Title: Poetry Haiku Year of Completion: 2010
Five and seven syllable phrases about art are printed on strips of card stock and mounted with repositionable tape to the wall. Viewers are encouraged to create their own haiku poems (three lines, 5-7-5 syllable pattern). The phrases are first person statements that people might make when looking at art, such as “The color is right,” “I feel it in here,” and “Two opposites in my mind.” The audio portion of the piece is a narration about how art changes one, even if that change is not perceptible at the time. It alters one’s outlook, one’s worldview in subtle ways.
Poetry Assemblage Year of Completion: 2010
Words are printed on white vintage price tags and attached with string to small objects. The word-object pairs are laid out on a table next to a board covered with black velvet. Visitors select objects to place on the black velvet canvas and create an assemblage. Some emphasize the words, others the objects. Some also use the connecting string as a graphic element and work with the edges of the board to create a “framed” piece.
What is the intersection between the word and the object? They do not logically relate to one another, but can suggest relationships. Some of the pairings: a safety pin and the word “you,” a button and the word “possible.”

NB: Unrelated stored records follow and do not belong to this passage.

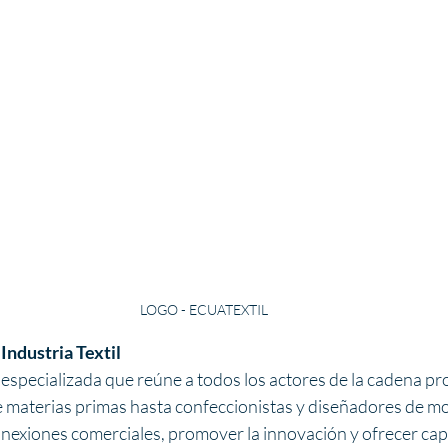
LOGO - ECUATEXTIL
Industria Textil
 especializada que reúne a todos los actores de la cadena prod
materias primas hasta confeccionistas y diseñadores de mod
 conexiones comerciales, promover la innovación y ofrecer ca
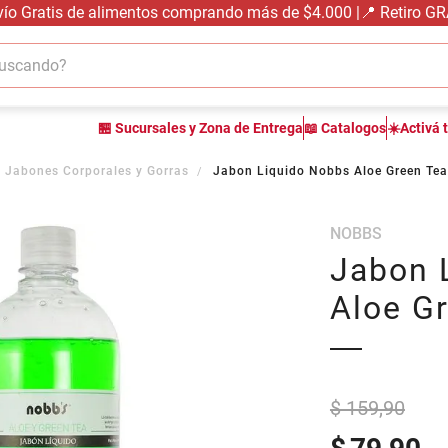
vío Gratis de alimentos comprando más de $4.000 |📍 Retiro G
cando?
TÉRMINOS MÁS BUSCADOS
🏪 Sucursales y Zona de Entrega
📖 Catalogos
☀️Activá 
1
.
carne carnicería
2
.
leche
 Jabones Corporales y Gorras
Jabon Liquido Nobbs Aloe Green Te
3
.
aceite
NOBBS
4
.
queso
Jabon 
5
.
pollo
Aloe G
6
.
bondiola
7
.
fideos
8
.
yerba
$ 159,90
9
.
arroz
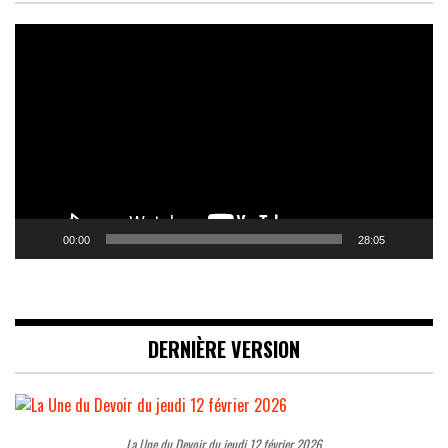
Lecteur
vidéo
00:00
28:05
DERNIÈRE VERSION
La Une du Devoir du jeudi 12 février 2026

Walk: an audio journey Year of Completion: 2015
This piece consists of a 10 minute audio program of me narrating a story, singing and directing the walker to come along with me. The narration describes walking in different environments. There are sounds and music. It invites the walker to experience the world created by the program, overlaid on the world he or she is walking through. They are different, yet there are similarities. The real world is partly an imaginary one.